Balemans Astrid C, Bolster Eline A, Brehm Merel-Anne, Dallmeijer Annet J
Department of Rehabilitation Medicine, Amsterdam Movement Sciences, Amsterdam Public Health, VU University Medical Center, Amsterdam, The Netherlands; Brain Center Rudolf Magnus and Center of Excellence for Rehabilitation Medicine, University Medical Center, Utrecht, The Netherlands; De Hoogstraat Rehabilitation, Utrecht, The Netherlands.
Department of Rehabilitation Medicine, Amsterdam Movement Sciences, Amsterdam Public Health, VU University Medical Center, Amsterdam, The Netherlands.
Arch Phys Med Rehabil. 2017 Dec;98(12):2507-2513. doi: 10.1016/j.apmr.2017.05.004. Epub 2017 Jun 6.
To describe (1) physical strain of walking, (2) the proportion of participants walking above the anaerobic threshold, and (3) 4 phenotypes of physical strain of walking on the basis of deviations in aerobic capacity and walking energy cost (EC) in children and adolescents with cerebral palsy (CP).
Cohort study.
Academic medical center.
A sample (N=57) of participants (n=37; mean age, 13.5±4.0y) with CP (Gross Motor Function Classification System [GMFCS] levels I [n=13], II [n=17], and III [n=7]) and typically developing (TD) participants (n=20; mean age, 11.8±3.5y).
Not applicable.
Oxygen consumption (Vowalk), speed, and EC were determined during walking at a comfortable speed. Peak oxygen consumption (Vopeak) and anaerobic threshold were measured during a maximal cycling exercise test. Aerobic capacity was reduced if lower than the 10th percentile, and EC was increased if higher than 3SD. Physical strain was defined as follows: (Vowalk/Vopeak)×100.
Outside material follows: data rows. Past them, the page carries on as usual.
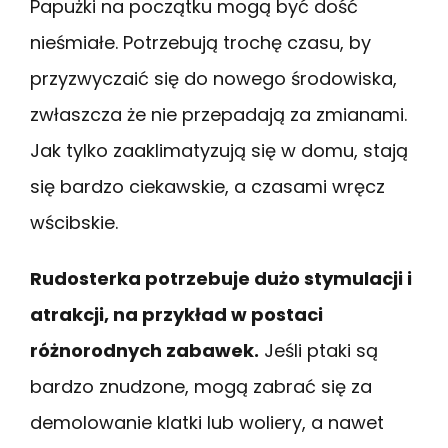
Papużki na początku mogą być dość
nieśmiałe. Potrzebują trochę czasu, by
przyzwyczaić się do nowego środowiska,
zwłaszcza że nie przepadają za zmianami.
Jak tylko zaaklimatyzują się w domu, stają
się bardzo ciekawskie, a czasami wręcz
wścibskie.
Rudosterka potrzebuje dużo stymulacji i
atrakcji, na przykład w postaci
różnorodnych zabawek.
Jeśli ptaki są
bardzo znudzone, mogą zabrać się za
demolowanie klatki lub woliery, a nawet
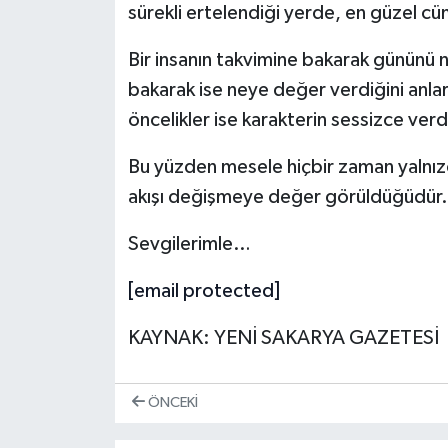
sürekli ertelendiği yerde, en güzel cüml
Bir insanın takvimine bakarak gününü na
bakarak ise neye değer verdiğini anlars
öncelikler ise karakterin sessizce verdi
Bu yüzden mesele hiçbir zaman yalnızca
akışı değişmeye değer görüldüğüdür.
Sevgilerimle…
[email protected]
KAYNAK: YENİ SAKARYA GAZETESİ
ÖNCEKI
Participants with CP had a higher physical strain (GMFCS level I, 55%±12% GMFCS level II, 62%±17%; GMFCS level III, 78%±14%) than did TD participants (40%±11%) (P<.001). Forty-three percent of participants with CP showed a Vowalk at or above their anaerobic threshold as compared with 10% of TD participants (P=.007). Phenotypes showed that a reduced Vopeak (n=9) or an increased EC (n=9) lead to an 18% to 20% higher physical strain, whereas a combination (n=12) leads to a 40% increase.
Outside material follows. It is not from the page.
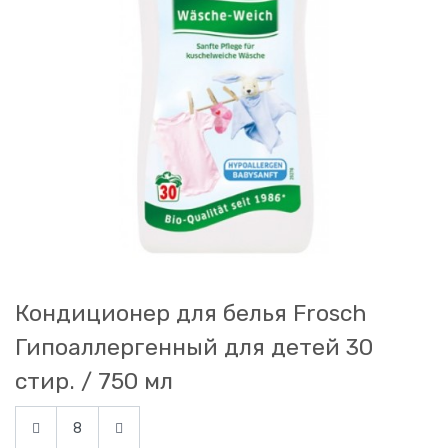
Кондиционер для белья Frosch
Гипоаллергенный для детей 30
стир. / 750 мл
Children and adolescents with CP walk at a high physical strain, approximating intense exercise and a considerable proportion walks close to or above their anaerobic threshold, probably explaining fatigue and reduced walking distance. Both an increased EC and a reduced Vopeak contribute to high physical strain in children or adolescents with CP. The different causes of high physical strain in individuals with CP require different intervention strategies.
描述(1)行走时的身体应变,(2)行走时高于无氧阈值的参与者比例,以及(3)基于脑瘫(CP)儿童和青少年有氧能力和行走能量消耗(EC)偏差的4种行走身体应变表型。
队列研究。
学术医疗中心。
样本(N = 57),其中CP参与者(n = 37;平均年龄,13.5±4.0岁)(粗大运动功能分类系统[GMFCS] I级[n = 13]、II级[n = 17]和III级[n = 7])以及发育正常(TD)的参与者(n = 20;平均年龄,11.8±3.5岁)。
不适用。
在以舒适速度行走期间测定耗氧量(Vowalk)、速度和EC。在最大自行车运动试验期间测量峰值耗氧量(Vopeak)和无氧阈值。如果低于第10百分位数,则有氧能力降低;如果高于3个标准差,则EC增加。身体应变定义如下:(Vowalk/Vopeak)×100。
CP参与者的身体应变(GMFCS I级,55%±12%;GMFCS II级,62%±17%;GMFCS III级,78%±14%)高于TD参与者(40%±11%)(P <.001)。43%的CP参与者的Vowalk达到或高于其无氧阈值,而TD参与者为10%(P =.007)。表型显示,Vopeak降低(n = 9)或EC增加(n = 9)会导致身体应变高18%至20%,而两者结合(n = 12)会导致身体应变增加40%。
CP儿童和青少年行走时身体应变高,接近剧烈运动,相当一部分人行走接近或高于其无氧阈值,这可能解释了疲劳和行走距离缩短的原因。EC增加和Vopeak降低均导致CP儿童或青少年身体应变高。CP个体身体应变高的不同原因需要不同的干预策略。